In early February 2017, authorities in the northern part of India received the ICIC software. Developed by the Impulse NGO Network, an organization created to battle human trafficking, ICIC acts as a clearinghouse to track information on human trafficking cases. A few of the objectives of the ICIC are to maintain information on a victim’s biographical details, their family background, circumstances surrounding their disappearance, suspected trafficker(s) and the investigation’s progress.
Tackling Trafficking with Collaboration
In order to reach these goals, the ICIC connects Indian authorities with their counterparts in the neighboring countries of Bangladesh and Myanmar, enabling smoother cross-border investigations.
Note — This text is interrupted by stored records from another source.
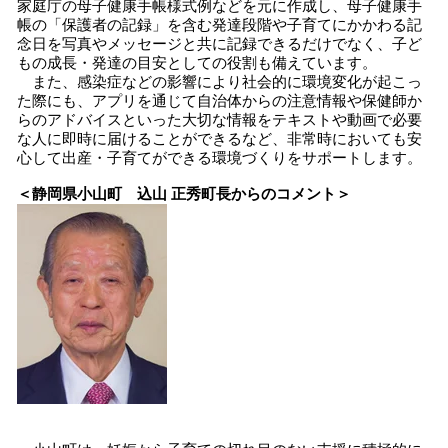
家庭庁の母子健康手帳様式例などを元に作成し、母子健康手
帳の「保護者の記録」を含む発達段階や子育てにかかわる記
念日を写真やメッセージと共に記録できるだけでなく、子ど
もの成長・発達の目安としての役割も備えています。
また、感染症などの影響により社会的に環境変化が起こっ
た際にも、アプリを通じて自治体からの注意情報や保健師か
らのアドバイスといった大切な情報をテキストや動画で必要
な人に即時に届けることができるなど、非常時においても安
心して出産・子育てができる環境づくりをサポートします。
＜静岡県小山町 込山 正秀町長からのコメント＞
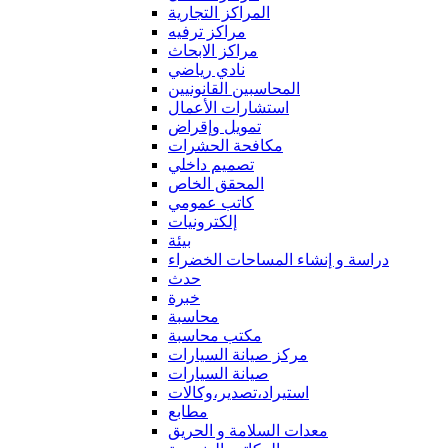
المراكز التجارية
مراكز ترفيه
مراكز الابحاث
نادي رياضي
المحاسبين القانونيين
استشارات الأعمال
تمويل وإقراض
مكافحة الحشرات
تصميم داخلي
المحقق الخاص
كاتب عمومي
إلكترونيات
بيئة
دراسة و إنشاء المساحات الخضراء
حدث
خبرة
محاسبة
مكتب محاسبة
مركز صيانة السيارات
صيانة السيارات
استيراد،تصدير،وكالات
مطابع
معدات السلامة و الحريق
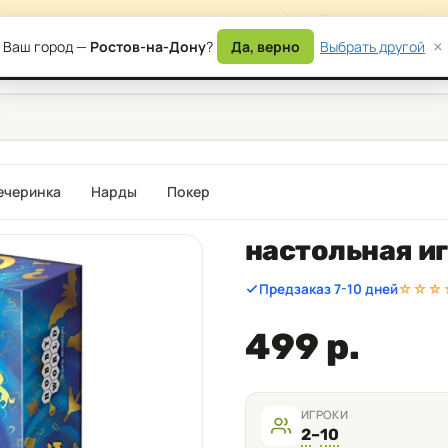
сайта — возможны временные ошибки в работе. Приносим извинени
×
Ваш город —
Ростов-на-Дону
?
Да, верно
Выбрать другой
) 177-87-17
Дост
ечеринка
Нарды
Покер
настольная и
Предзаказ 7-10 дней
☆☆☆
499 р.
ИГРОКИ
2
–
10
All governmental entities, law enforcement agencies, civil society organizations and media outlets that partner through the ICIC have access to a database that is shared with Indian Anti-Human Trafficking Units (AHTU). This increased communication between entities means that there would be no repetition of enforcement efforts, therefore boosting overall efficiency.
“The best feature is the alert mechanism that tells investigators if there are other cases registered involving the same trafficker they are looking for,” said Salomi Thommy of Impulse NGO Network.
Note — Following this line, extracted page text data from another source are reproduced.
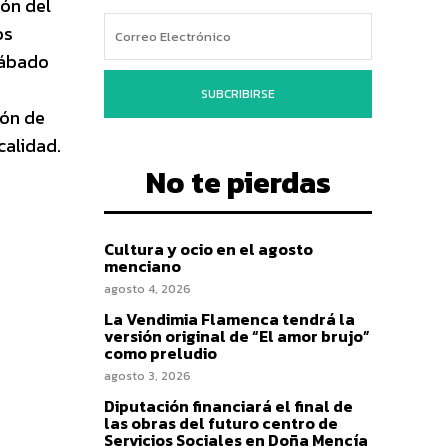
ión del
os
sábado
SUBCRIBIRSE
ión de
calidad.
No te pierdas
Cultura y ocio en el agosto
menciano
agosto 4, 2026
La Vendimia Flamenca tendrá la
versión original de “El amor brujo”
como preludio
agosto 3, 2026
Diputación financiará el final de
las obras del futuro centro de
Servicios Sociales en Doña Mencía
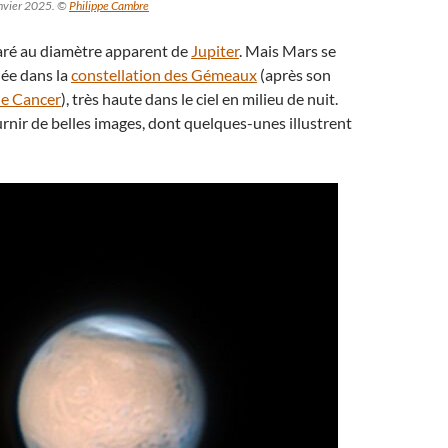
anvier 2025. ©
Philippe Cambre
aré au diamètre apparent de
Jupiter
. Mais Mars se
née dans la
constellation des Gémeaux
(après son
le Cancer
), très haute dans le ciel en milieu de nuit.
urnir de belles images, dont quelques-unes illustrent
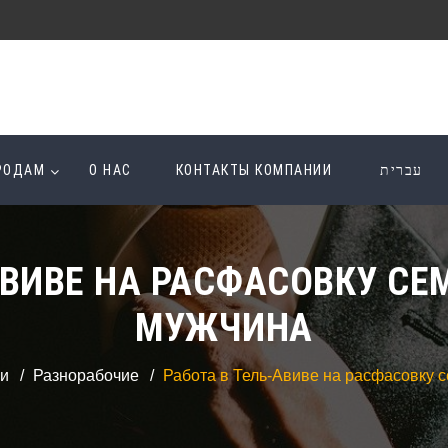
ОРОДАМ
О НАС
КОНТАКТЫ КОМПАНИИ
עברית
АВИВЕ НА РАСФАСОВКУ СЕ
МУЖЧИНА
и
Разнорабочие
Работа в Тель-Авиве на расфасовку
The ICIC software uses a straightforward, yet comprehensive approach. Individual ATHUs have an account in which to report their cases, and the software implements a standardized format for easier use by all contributors. The ICIC then acts as a hub of real-time information and contacts appropriate entities when relevant updates are uploaded.
The ICIC also assists users when trafficking victims are identified and rescued. The software ensures that legal support, victim protection, post-rescue vocational training, counseling and medical care are offered to the individual victim.
Yankeela Bhutia, head of one ATHU, was pleased with the approach: “We have been able to solve many cases by logging into this system. Many traffickers are crisscrossing the borders in the region and this system makes it easy to track them.”